Every “recipe” had something that made me smile.  I’m thankful to receive their card and get a reminder from them what life is really about.  Reading their recipes reminded me that we have a tendency to complicate things, even Thanksgiving.  Yet kids just love the fun of it.  Shouldn’t we?

As you enjoy the Thanksgiving holiday, I hope you have the opportunity to think like a 2nd grader.  I hope time slows down for you.
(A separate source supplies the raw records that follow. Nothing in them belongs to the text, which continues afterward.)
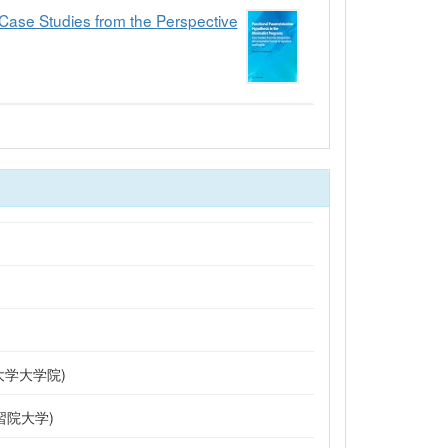
 Case Studies from the Perspective
大学大学院)
習院大学)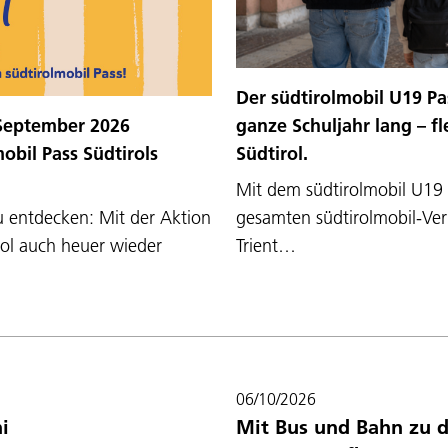
Der südtirolmobil U19 Pa
ganze Schuljahr lang – f
6. September 2026
Südtirol.
bil Pass Südtirols
Mit dem südtirolmobil U19 
gesamten südtirolmobil-Ve
 entdecken: Mit der Aktion
Trient…
ol auch heuer wieder
06/10/2026
i
Mit Bus und Bahn zu d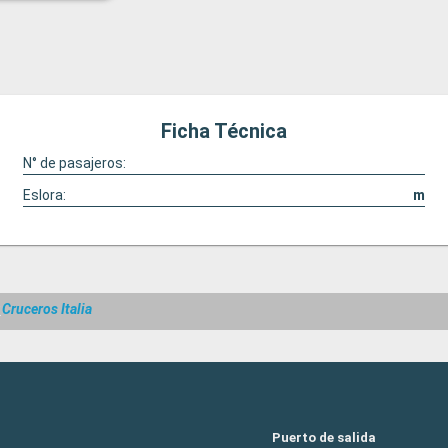
Ficha Técnica
N° de pasajeros:
Eslora:
m
w
Cruceros Italia
Puerto de salida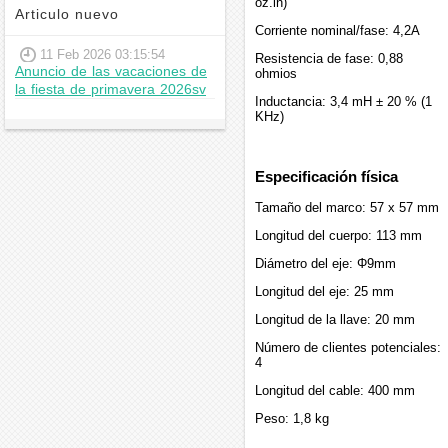
oz.in)
Articulo nuevo
Corriente nominal/fase: 4,2A
11 Feb 2026 03:15:54
Resistencia de fase: 0,88
Anuncio de las vacaciones de
ohmios
la fiesta de primavera 2026sv
Inductancia: 3,4 mH ± 20 % (1
KHz)
Especificación física
Tamaño del marco: 57 x 57 mm
Longitud del cuerpo: 113 mm
Diámetro del eje: Φ9mm
Longitud del eje: 25 mm
Longitud de la llave: 20 mm
Número de clientes potenciales:
4
Longitud del cable: 400 mm
Peso: 1,8 kg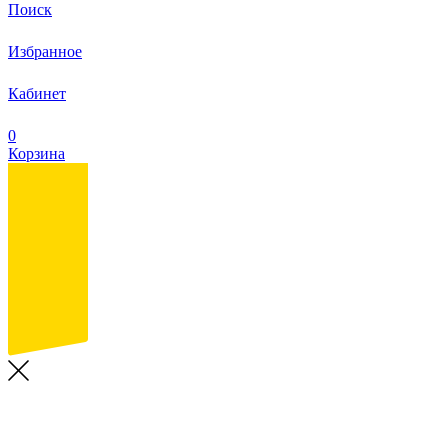
Поиск
Избранное
Кабинет
0
Корзина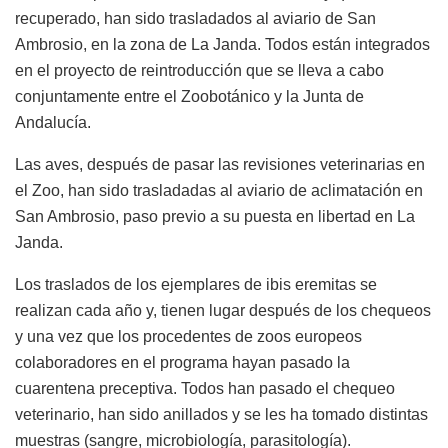
recuperado, han sido trasladados al aviario de San
Ambrosio, en la zona de La Janda. Todos están integrados
en el proyecto de reintroducción que se lleva a cabo
conjuntamente entre el Zoobotánico y la Junta de
Andalucía.
Las aves, después de pasar las revisiones veterinarias en
el Zoo, han sido trasladadas al aviario de aclimatación en
San Ambrosio, paso previo a su puesta en libertad en La
Janda.
Los traslados de los ejemplares de ibis eremitas se
realizan cada año y, tienen lugar después de los chequeos
y una vez que los procedentes de zoos europeos
colaboradores en el programa hayan pasado la
cuarentena preceptiva. Todos han pasado el chequeo
veterinario, han sido anillados y se les ha tomado distintas
muestras (sangre, microbiología, parasitología).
I hope you get to play.  I hope you don’t forget your super hero cape!

 

What’s Next?   

November 15th, 2016

As the experts predicted, Hillary Clinton was elected our 45th president last week.  Oh wait.  Oops.  They kinda missed that one.  The media’s missteps might be the lasting impact of this election.  I had two post-election conversations that stood out to me about the fallout of what happened.  One individual voted for Clinton; the other, as he put it “jumped on the Trump grenade and I pray it doesn’t explode.”  The Clinton voter said, “You know, I can’t stand Trump, but I found myself rooting for him because the media looked so stunned.”  The Trump “supporter” was more excited about the media’s struggles than Trump winning.  He gushed, “I thought Chuck Todd was going to cry!  I loved it!”  It might behoove the media to decamp from the coasts and actually spend a little time in the rest of the country.  Maybe they’ll discover we’re not a bunch of bigoted, misogynistic, backwards people after all.
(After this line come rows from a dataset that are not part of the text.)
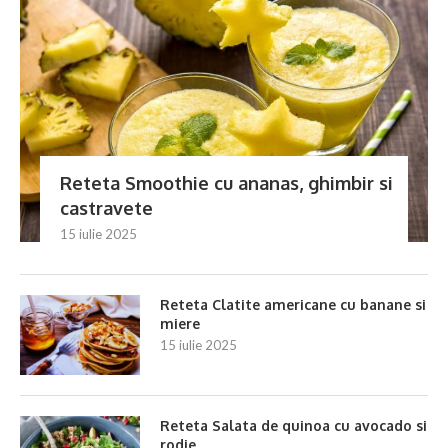
Reteta Smoothie cu ananas, ghimbir si
castravete
15 iulie 2025
Reteta Clatite americane cu banane si
miere
15 iulie 2025
Reteta Salata de quinoa cu avocado si
rodie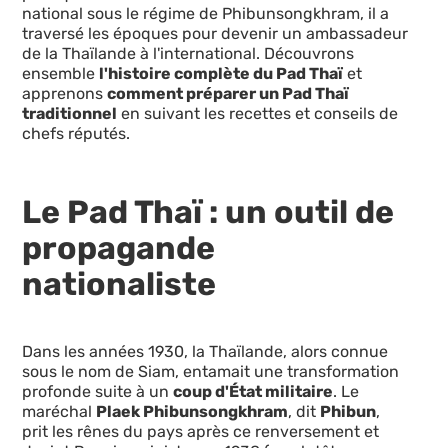
national sous le régime de Phibunsongkhram, il a
traversé les époques pour devenir un ambassadeur
de la Thaïlande à l'international. Découvrons
ensemble
l'histoire complète du Pad Thaï
et
apprenons
comment préparer un Pad Thaï
traditionnel
en suivant les recettes et conseils de
chefs réputés.
Le Pad Thaï : un outil de
propagande
nationaliste
Dans les années 1930, la Thaïlande, alors connue
sous le nom de Siam, entamait une transformation
profonde suite à un
coup d'État militaire
. Le
maréchal
Plaek Phibunsongkhram
, dit
Phibun
,
prit les rênes du pays après ce renversement et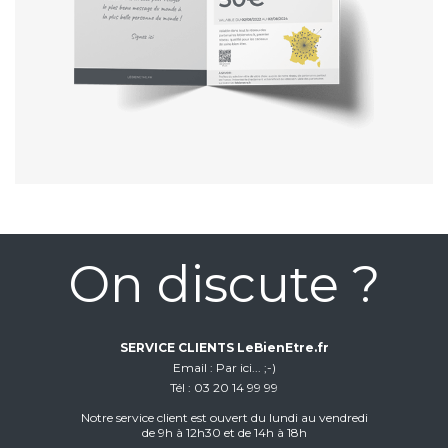
On discute ?
SERVICE CLIENTS LeBienEtre.fr
Email
Par ici... ;-)
Tél
03 20 14 99 99
Notre service client est ouvert du lundi au vendredi
de 9h à 12h30 et de 14h à 18h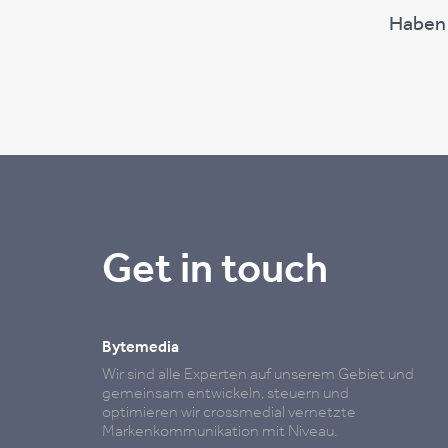
Haben w
Get in touch
Bytemedia
Wir sind alle Experten auf unserem Gebiet und
gemeinsam entwickeln, steuern und
optimieren wir crossmedial vernetzte
Markenkommunikation mit Niveau.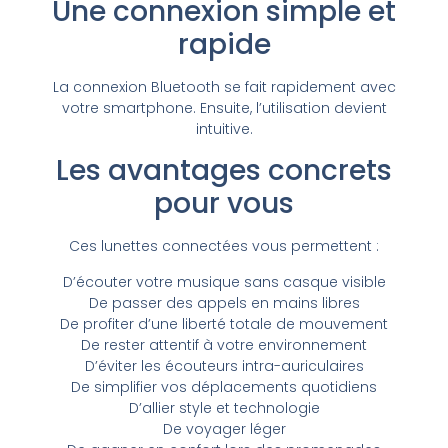
Une connexion simple et
rapide
La connexion Bluetooth se fait rapidement avec
votre smartphone. Ensuite, l’utilisation devient
intuitive.
Les avantages concrets
pour vous
Ces lunettes connectées vous permettent :
D’écouter votre musique sans casque visible
De passer des appels en mains libres
De profiter d’une liberté totale de mouvement
De rester attentif à votre environnement
D’éviter les écouteurs intra-auriculaires
De simplifier vos déplacements quotidiens
D’allier style et technologie
De voyager léger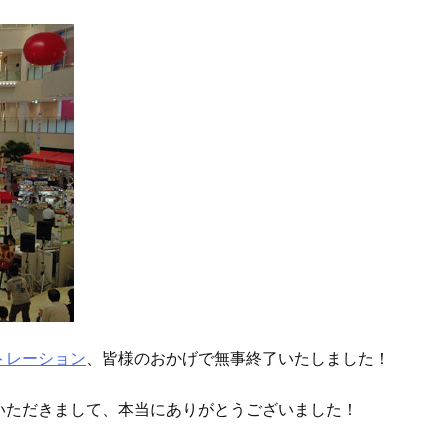
トレーション
、皆様のおかげで無事終了いたしました！
いただきまして、本当にありがとうございました！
I’m sure the Donald’s presidency will provide numerous blogging topics and Saturday Night Live skits  over the next couple of years.  I’m most concerned about the impacts on business Trump’s presidency will have.  The major impact I see is inflationary pressure.  Regular readers know I’m a broken record on inflation.  Like a broken clock, I’ll eventually be right.  The government keeps telling us it’s low; talk to any business owner about operating costs and he’ll disagree.  Trump clearly believes inflation is good.  If you’re a debtor (as real estate investors often are), inflation is good: you pay back your debt in dollars that are worth less than when you borrowed because of inflation.  All of Trump’s commentary indicate an indifference or even encouragement of inflation.  One way to make people feel better off is more money in their paychecks.  It’s hard to see that money trickling right back out in the form of higher costs.  As I’ve written in the past, the only politically acceptable way out of our fiscal mess is inflation.  (Our big fiscal issue is entitlements.  Were they even talked about in the campaign?  Did I miss that discussion?)

It’s going to be a wild ride.  I give Trump credit thus far.  An old management axiom states, “If you’re not making decisions that upset people, you’re not making decisions.”  Thus far, some of his decisions have upset his supporters; some have upset his non-supporters.  Leadership requires making decisions people don’t like.  I hope our president (and Congress) have the courage to make those decisions.